Great Bridge, based in Norfolk, Va., announced its presence in May, but now has services and its first customer, Web and e-commerce site designer Xperts.com. Great Bridge has packaged the PostgreSQL database software with easy-to-use installation software and extensive documentation, said Dave Mele, vice president of marketing.

Although the company will give the software away, it will charge $9,995 a year for a standard technical support and service plan and $49,995 for the premium plan. Services include planning and development of databases as well as integration with existing software and ongoing support.

"We do not want to be considered a box company," Mele said. Selling boxed software products "is not part of our revenue strategy."
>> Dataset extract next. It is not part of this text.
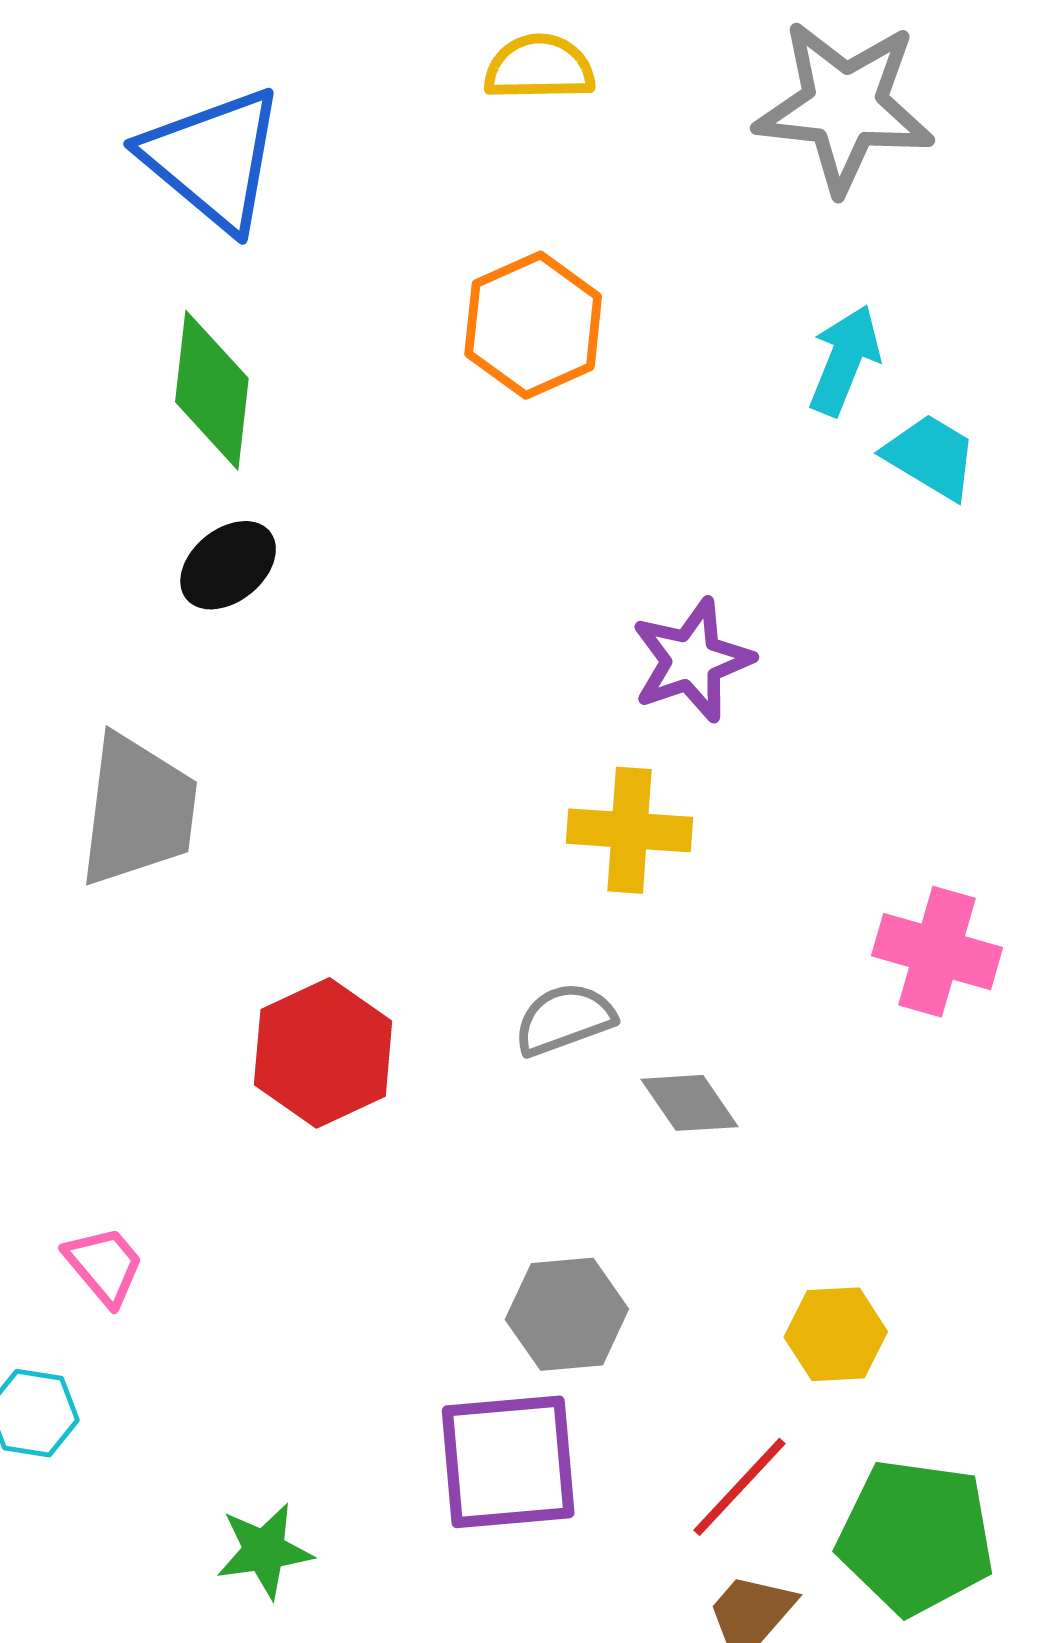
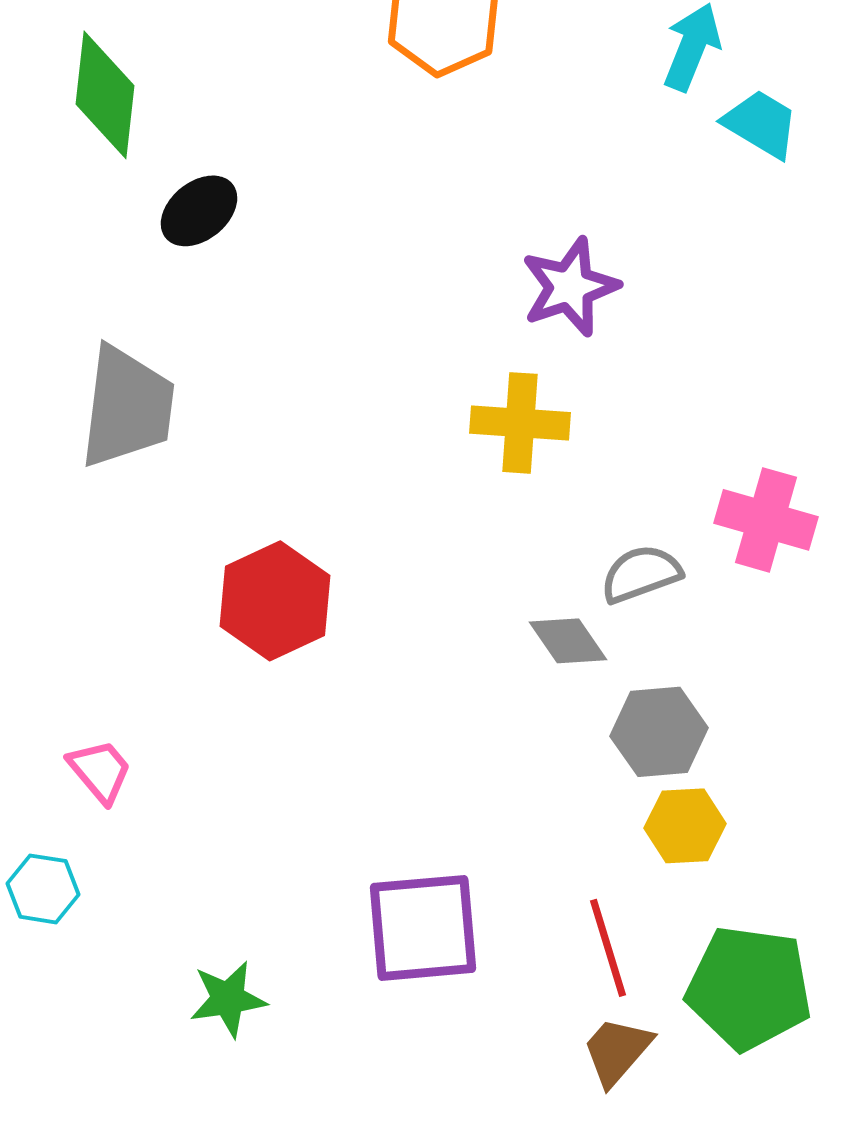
green diamond: (212, 390) -> (105, 95), moved
gray semicircle: (564, 1019) -> (641, 574), moved
gray hexagon: (567, 1314) -> (659, 732), moved
red line: (739, 1487) -> (608, 948), turned -60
The PostgreSQL software already is an open-source project, meaning programmers are free to scrutinize, change and redistribute the software. Three of the six core PostgreSQL programmers are Great Bridge employees, and 14 other PostgreSQL developers are on an advisory board for the company.

The company has 38 employees now, up from about 10 in May, Mele said. The company hopes to reach 100 employees by the end of March 2001.
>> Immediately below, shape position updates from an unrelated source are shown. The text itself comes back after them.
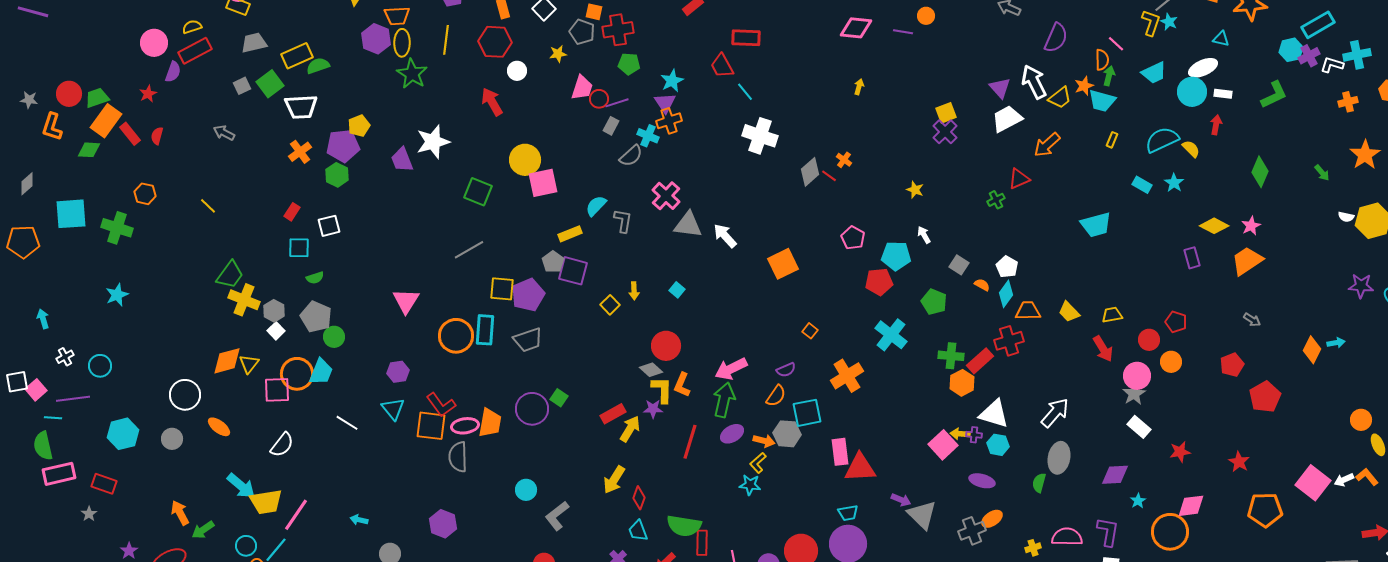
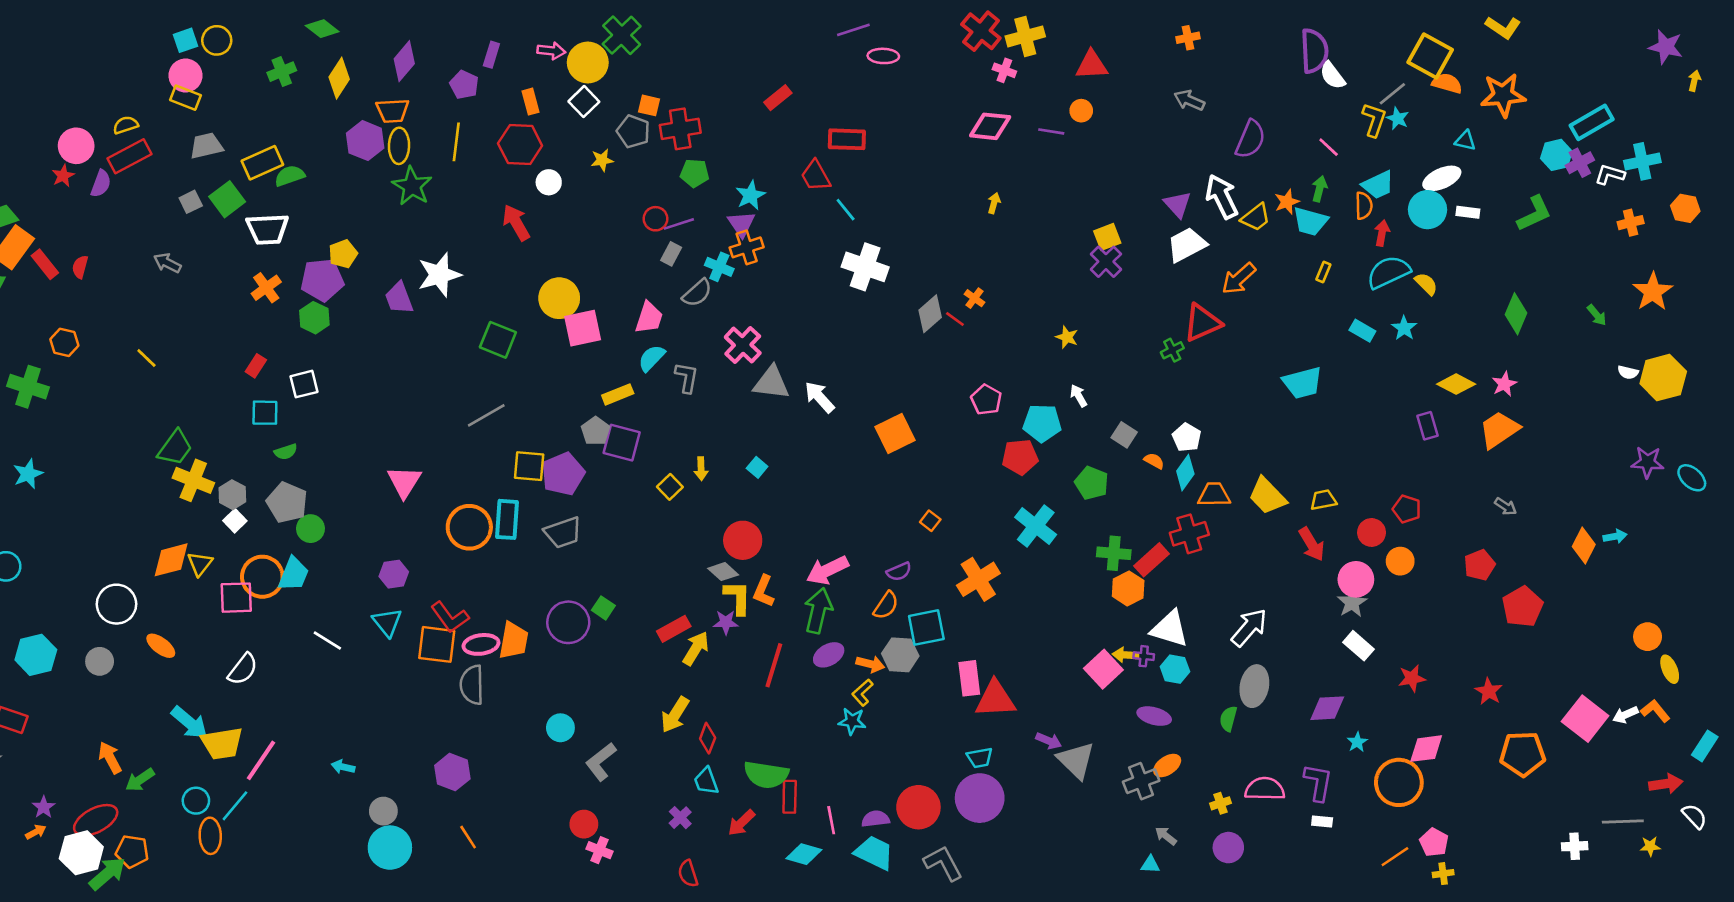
orange semicircle: (1102, 60) -> (1364, 206), moved
pink trapezoid: (582, 88) -> (649, 318), moved
red star: (148, 94) -> (63, 176), moved
red arrow: (1216, 125) -> (1382, 233), moved
red triangle: (1019, 179) -> (1202, 323), size x1.4
yellow trapezoid: (1069, 312) -> (1267, 496), size x1.4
Great Bridge hopes eventually to reproduce the success Red Hat has had in establishing a foothold against operating system competitors such as Sun Microsystems and Microsoft. Though Great Bridge's database software competes with that from bigger fish such as Sybase, Oracle, IBM, Informix and Microsoft, the more likely competitors for now are smaller companies such as AbriaSoft.

AbriaSoft, based in Fremont, Calif., also offers packaged database software and services. NuSphere, a subsidiary of Progress Software in a Bedford, Mass., also is selling MySQL products and services.

NuSphere began offering basic support service Wednesday for $299 a year. Round-the-clock support is priced according to how the software is being used, the company said.

Progress Software also is trying to draw the interest of open-source programmers by releasing programming tools at a new site called Possenet.org, the company said. Open-source hosting and consulting company CollabNet is housing the site.